> _Exercise instructions_:
Up to and including the line bearing "Jahrhunderten taten –", output every line of the entries exactly as written, starting from the first; pictures stay out.
=====
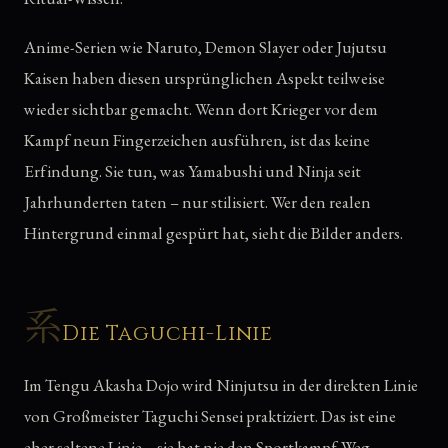
Anime-Serien wie Naruto, Demon Slayer oder Jujutsu
Kaisen haben diesen ursprünglichen Aspekt teilweise
wieder sichtbar gemacht. Wenn dort Krieger vor dem
Kampf neun Fingerzeichen ausführen, ist das keine
Erfindung. Sie tun, was Yamabushi und Ninja seit
Jahrhunderten taten – nur stilisiert. Wer den realen
Hintergrund einmal gespürt hat, sieht die Bilder anders.
系
Die Taguchi-Linie
Im Tengu Akasha Dojo wird Ninjutsu in der direkten Linie
von Großmeister Taguchi Sensei praktiziert. Das ist eine
eher seltene Linie – sie hat nie den Sportkampf-Weg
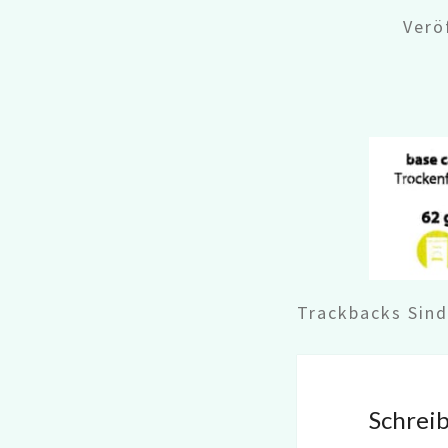
Verö
Trackbacks Sin
Schrei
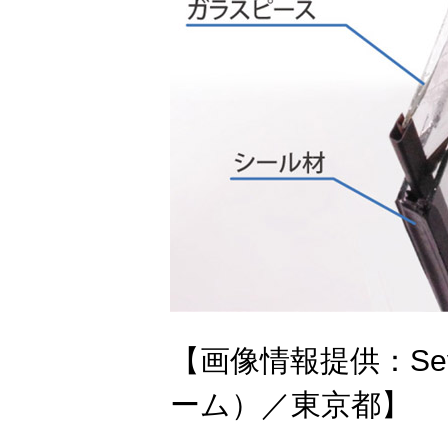
【画像情報提供：Seve
ーム）／東京都】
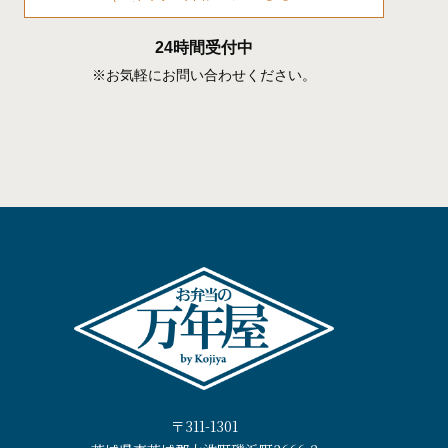
24時間受付中
※お気軽にお問い合わせください。
〒311-1301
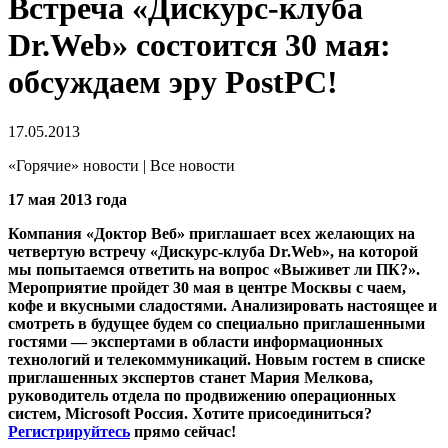
Встреча «Дискурс-клуба
Dr.Web» состоится 30 мая:
обсуждаем эру PostPC!
17.05.2013
«Горячие» новости | Все новости
17 мая 2013 года
Компания «Доктор Веб» приглашает всех желающих на
четвертую встречу «Дискурс-клуба Dr.Web», на которой
мы попытаемся ответить на вопрос «Выживет ли ПК?».
Мероприятие пройдет 30 мая в центре Москвы с чаем,
кофе и вкусными сладостями. Анализировать настоящее и
смотреть в будущее будем со специально приглашенными
гостями — экспертами в области информационных
технологий и телекоммуникаций. Новым гостем в списке
приглашенных экспертов станет Мария Мелкова,
руководитель отдела по продвижению операционных
систем, Microsoft Россия. Хотите присоединиться?
Регистрируйтесь
прямо сейчас!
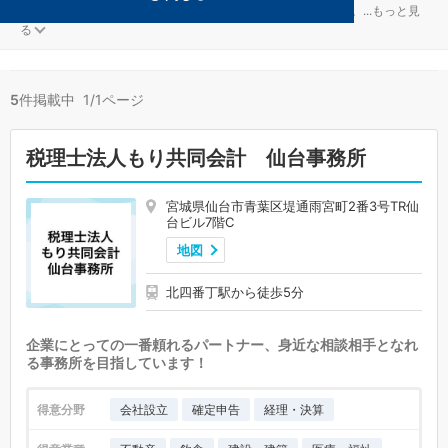
医療法人が得意な仙台市青葉区の事務所が5件見つかりました。
...
もっと見
る
5
件掲載中 1/1ページ
税理士法人もり共同会計 仙台事務所
宮城県仙台市青葉区堤通雨宮町2番3号TR仙
台ビル7階C
地図
北四番丁駅から徒歩5分
企業にとっての一番頼れるパートナー、身近な相談相手となれ
る事務所を目指しています！
得意分野
会社設立
確定申告
経理・決算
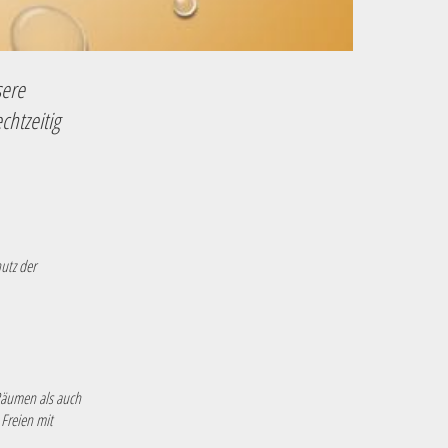
sere
htzeitig
utz der
Räumen als auch
Freien mit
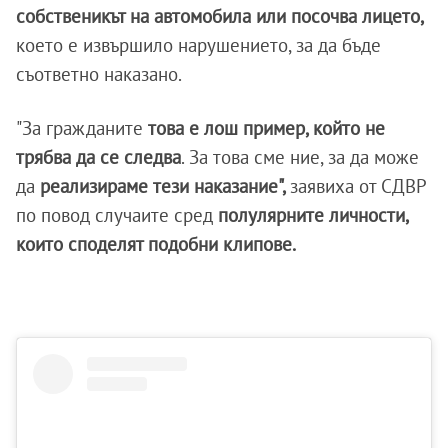
собственикът на автомобила или посочва лицето,
което е извършило нарушението, за да бъде
съответно наказано.
"За гражданите
това е лош пример, който не
трябва да се следва
. За това сме ние, за да може
да
реализираме тези наказание",
заявиха от СДВР
по повод случаите сред
полулярните личности,
които споделят подобни клипове.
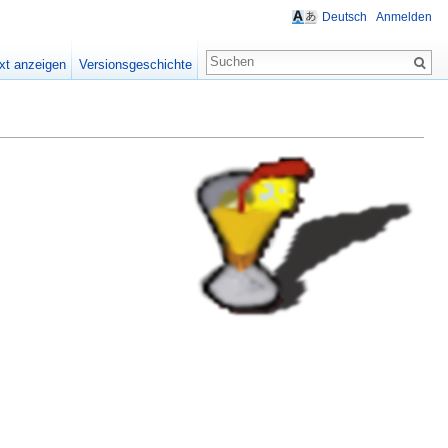
Deutsch
Anmelden
xt anzeigen
Versionsgeschichte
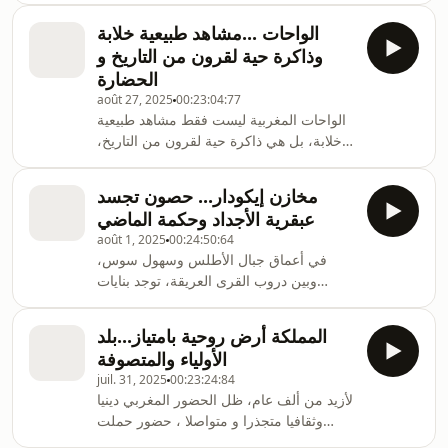
لا تُكتب غالبا، لكنها محفوظة في الذاكرة
الواحات ...مشاهد طبيعية خلابة
الجماعية وتُطبَّق بصرامة في مختلف مناحي
وذاكرة حية لقرون من التاريخ و
الحياة ، من حل النزاعات، إلى تنظيم الأرض
الحضارة
والمياه، وحتى العلاقات الأسرية ، أبرز ملامح
août 27, 2025
00:23:04:77
الأعراف الأمازيغية و كيف تتم صياغتها و
الواحات المغربية ليست فقط مشاهد طبيعية
توثيقها ، مع الأستاذ عبد الله بوشتارط باحث
خلابة، بل هي ذاكرة حية لقرون من التاريخ،
في الثقافة الأمازيغي
والعيش المشترك بين الإنسان والطبيعة ،
تحفظ في طيّاتها أسرار حضارات، وقصص
مخازن إيكودار... حصون تجسد
أناسٍ عاشوا في انسجام مع الطبيعة، وجعلوا
عبقرية الأجداد وحكمة الماضي
من قساوة المناخ لوحة من الجمال والتراث ،
août 1, 2025
00:24:50:64
الواحات بالمغرب، جوهرة من جواهر الصحراء
في أعماق جبال الأطلس وسهول سوس،
ومهد التاريخ والثقافة، يحدثنا عنها اليوم الأستاذ
وبين دروب القرى العريقة، توجد بنايات
محمد الهلالي باحث في التاريخ و الحضارة و
حجرية شامخة، صامدة في وجه الزمن،
فاعل مدني باقليم طاطا.
تحكي قصة تعاون وتضامن بين أبناء المنطقة
المملكة أرض روحية بامتياز...بلد
، مخازن "إيكودار"، أو كما يسميها البعض
الأولياء والمتصوفة
"الحصون الجماعية" ، جزء ثمين من تراثنا
juil. 31, 2025
00:23:24:84
المغربي العريق نتعرف عليه مع الأستاذ محمد
لأزيد من ألف عام، ظل الحضور المغربي دينيا
الهلالي باحث في التراث المادي بالجنوب
وثقافيا متجذرا و متواصلا ، حضور حملت
المغربي و مدير مشاريع جمعية أصدقاء
لواءه الزوايا الصوفية التي شكلت إطارا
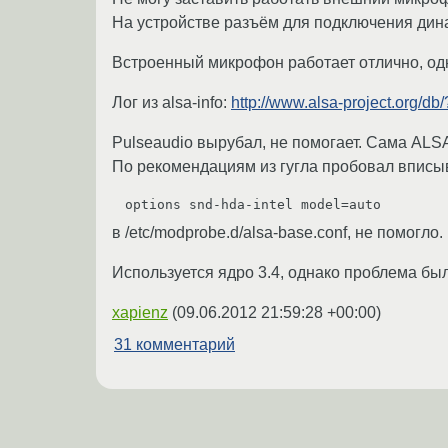
На устройстве разъём для подключения дин
Встроенный микрофон работает отлично, одн
Лог из alsa-info:
http://www.alsa-project.org/
Pulseaudio вырубал, не помогает. Сама ALSA
По рекомендациям из гугла пробовал вписыв
options snd-hda-intel model=auto
в /etc/modprobe.d/alsa-base.conf, не помогло
Используется ядро 3.4, однако проблема была к
xapienz
(
09.06.2012 21:59:28 +00:00
)
31 комментарий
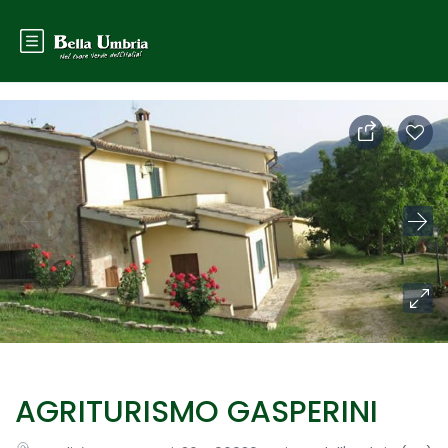
AGRITURISMO GASPERINI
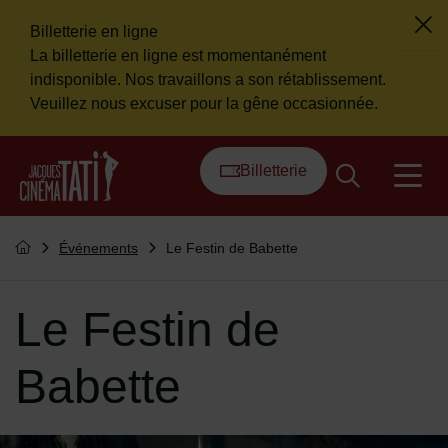
Billetterie en ligne
Fer
La billetterie en ligne est momentanément
Flash info
indisponible. Nos travaillons a son rétablissement.
Veuillez nous excuser pour la gêne occasionnée.
Menu de raccourcis
Retour à l'accueil
Billetterie
na
Vous êtes ici :
Événements
Le Festin de Babette
Retourner à l'accueil
Le Festin de
Babette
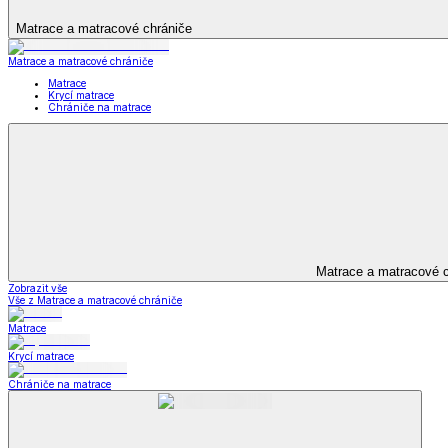
Televizní deky a pytle
Deky z mikroplyše
Deky a plédy
Zobrazit vše
Vše z Deky a plédy
Beránkové soupravy
Beránkové deky
Televizní deky a pytle
Deky z mikroplyše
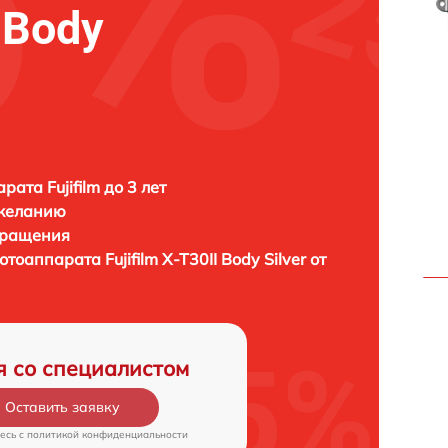
I Body
ата Fujifilm до 3 лет
 желанию
бращения
фотоаппарата
Fujifilm X-T30II Body Silver от
я со специалистом
Оставить заявку
есь c
политикой конфиденциальности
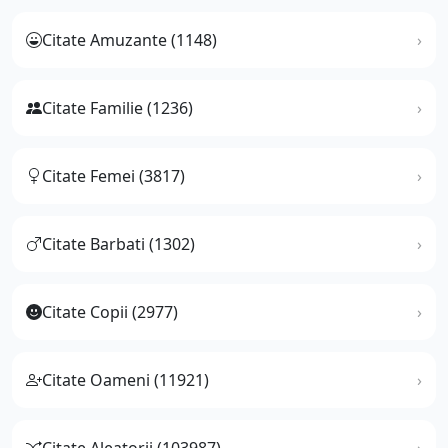
Citate Amuzante (1148)
Citate Familie (1236)
Citate Femei (3817)
Citate Barbati (1302)
Citate Copii (2977)
Citate Oameni (11921)
Citate Aleatorii (103987)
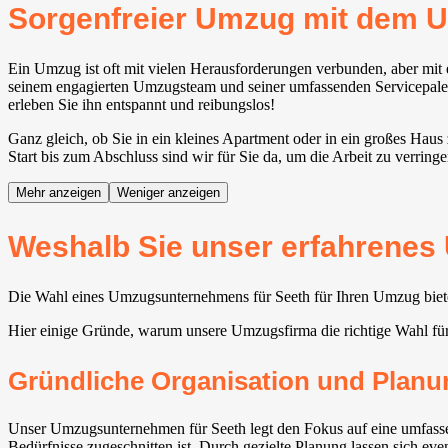
Sorgenfreier Umzug mit dem
Ein Umzug ist oft mit vielen Herausforderungen verbunden, aber mit
seinem engagierten Umzugsteam und seiner umfassenden Servicepalett
erleben Sie ihn entspannt und reibungslos!
Ganz gleich, ob Sie in ein kleines Apartment oder in ein großes Ha
Start bis zum Abschluss sind wir für Sie da, um die Arbeit zu verrin
Mehr anzeigen
Weniger anzeigen
Weshalb Sie unser erfahrenes
Die Wahl eines Umzugsunternehmens für Seeth für Ihren Umzug bietet 
Hier einige Gründe, warum unsere Umzugsfirma die richtige Wahl für
Gründliche Organisation und Planu
Unser Umzugsunternehmen für Seeth legt den Fokus auf eine umfassen
Bedürfnisse zugeschnitten ist. Durch gezielte Planung lassen sich ev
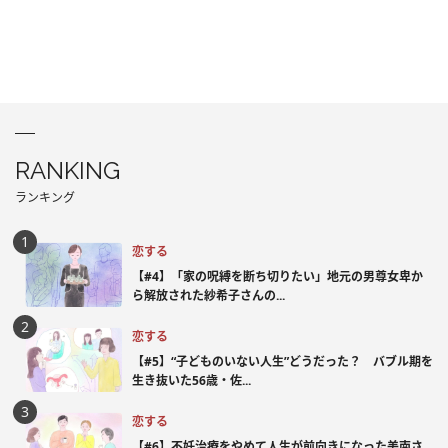
RANKING
ランキング
恋する
【#4】「家の呪縛を断ち切りたい」地元の男尊女卑か
ら解放された紗希子さんの...
恋する
【#5】“子どものいない人生”どうだった？ バブル期を
生き抜いた56歳・佐...
恋する
【#6】不妊治療をやめて人生が前向きになった美南さ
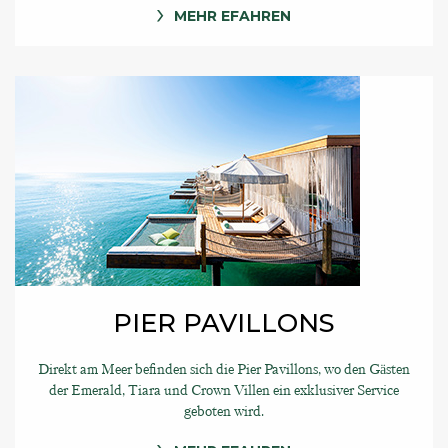
MEHR EFAHREN
PIER PAVILLONS
Direkt am Meer befinden sich die Pier Pavillons, wo den Gästen
der Emerald, Tiara und Crown Villen ein exklusiver Service
geboten wird.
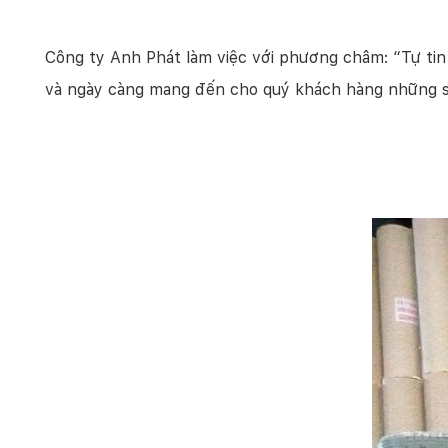
Công ty Anh Phát làm việc với phương châm: “Tự tin 
và ngày càng mang đến cho quý khách hàng những s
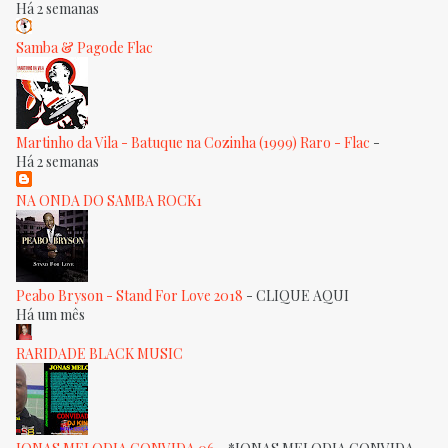
Há 2 semanas
Samba & Pagode Flac
Martinho da Vila - Batuque na Cozinha (1999) Raro - Flac
-
Há 2 semanas
NA ONDA DO SAMBA ROCK1
Peabo Bryson - Stand For Love 2018
-
CLIQUE AQUI
Há um mês
RARIDADE BLACK MUSIC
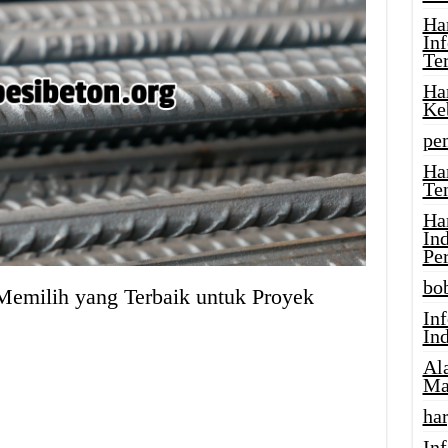
Ha
In
Te
Ha
Ke
pe
Ha
Te
Ha
In
Pe
bob
Memilih yang Terbaik untuk Proyek
In
In
Al
Ma
har
Inf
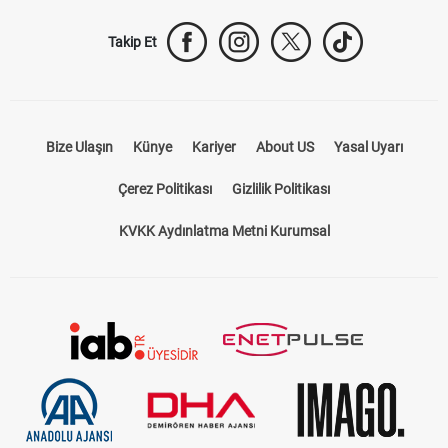
Takip Et
Bize Ulaşın
Künye
Kariyer
About US
Yasal Uyarı
Çerez Politikası
Gizlilik Politikası
KVKK Aydınlatma Metni Kurumsal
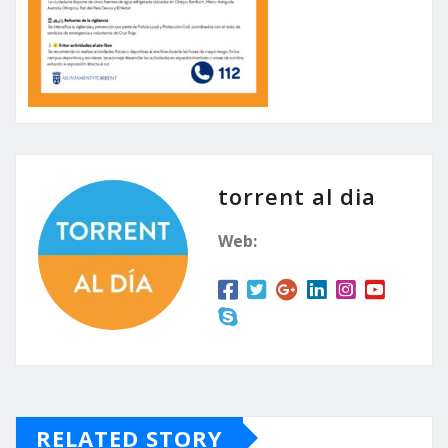
torrent al dia
Web:
RELATED STORY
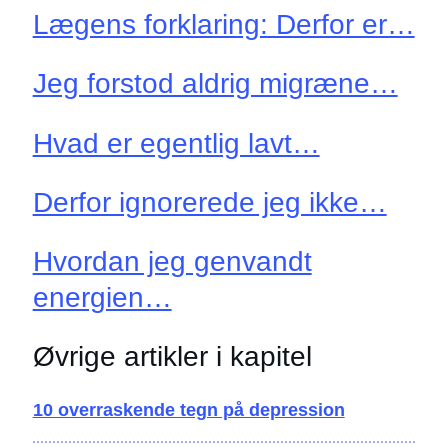
Lægens forklaring: Derfor er…
Jeg forstod aldrig migræne…
Hvad er egentlig lavt…
Derfor ignorerede jeg ikke…
Hvordan jeg genvandt
energien…
Øvrige artikler i kapitel
10 overraskende tegn på depression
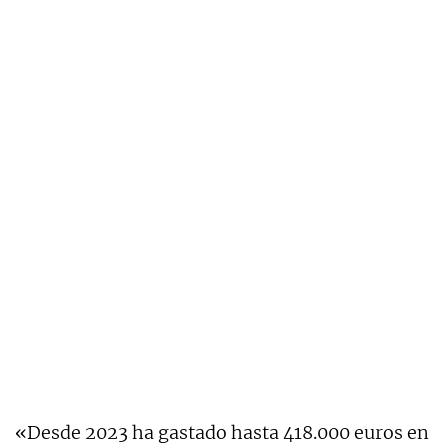
«Desde 2023 ha gastado hasta 418.000 euros en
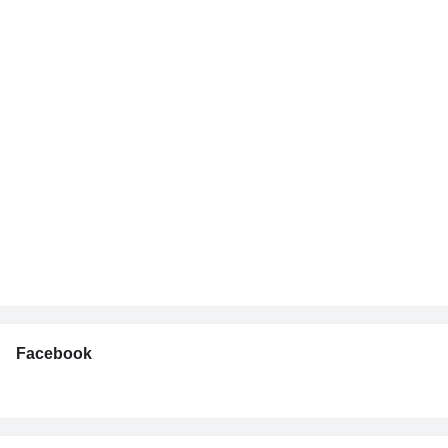
Facebook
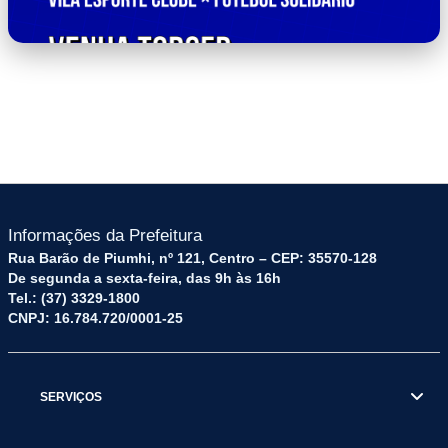
83.png
Informações da Prefeitura
Rua Barão de Piumhi, nº 121, Centro – CEP: 35570-128
De segunda a sexta-feira, das 9h às 16h
Tel.: (37) 3329-1800
CNPJ: 16.784.720/0001-25
SERVIÇOS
=====
> _Task result_:
Anime-Serien wie Naruto, Demon Slayer oder Jujutsu
Kaisen haben diesen ursprünglichen Aspekt teilweise
wieder sichtbar gemacht. Wenn dort Krieger vor dem
Kampf neun Fingerzeichen ausführen, ist das keine
Erfindung. Sie tun, was Yamabushi und Ninja seit
Jahrhunderten taten – nur stilisiert. Wer den realen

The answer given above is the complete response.